The high voltage parts of the circuit need careful insulation to ensure that unwanted discharges do not occur. The shaping of the insulation about the ignition electrode 7 can be seen in the Figures. A shield 57 (FIGS. 1 and 17) of a ceramic or other heat resistant insulating material is placed about ignition electrode 7 to help avoid such unwanted discharges. The burner assembly 6 is connected to the positive pole of the battery E through the yoke 19 (which is of metal) and the casing 1.
It will be appreciated that the described embodiment has many advantages over prior art lighter. The provision of the inverter and rectifier to change the level of voltage supplied by the battery to a higher level enables a smaller capacitor to be employed for the storage of a given amount of energy than if the capacitor has been charged by the battery alone. This provides an advantageous economy in the space required within the lighter for the electrical components (the height of the lighter shown in FIG. 1 can be as little as 7 cms). Further, low voltage cells are employed which are relatively cheap and easily obtainable. The use of the inverter also provides a rapid means for charging the capacitor which is desirable in respect of repeated operation of the lighter and further no load is imposed on the cells during a period of non-use.
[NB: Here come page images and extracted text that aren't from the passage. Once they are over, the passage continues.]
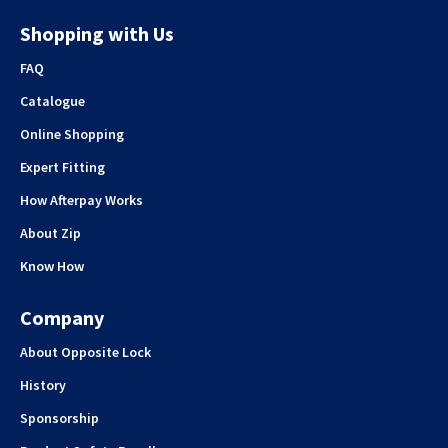
Shopping with Us
FAQ
Catalogue
Online Shopping
Expert Fitting
How Afterpay Works
About Zip
Know How
Company
About Opposite Lock
History
Sponsorship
The use of the trigger diode is particularly advantageous in respect of the speed of charging the capacitor and the use of the thyristor ensures a rapid discharge of the capacitor without any problems of the `contact bounce` type (a thyristor, once triggered, remains conducting until the voltage across it drops to zero).
Other forms and modifications are possible within the scope of the invention. For example, the invention can be embodied in a table lighter. In a table lighter a more squat arrangement of components would generally be desirable. The thyristor can if desired be replaced by a mechanical switch contact and the trigger diode can be omitted, but the use of the components shown to provide automatic ignition is preferred. Transistors of the opposite conductivity types to those shown can be employed and other inverter arrangements are possible. For example, an oscillator employing a single transistor could be used. The inverter could employ a piezo-electric solid-state transformer. It is also contemplated that a voltage multiplier of the diode voltage-doubler type could be used. At least some of the electrical components of the lighter could be made in integrated circuit form. One or more rechargeable cells could be used to power the lighter. It is not essential for the electronic components to be potted as described.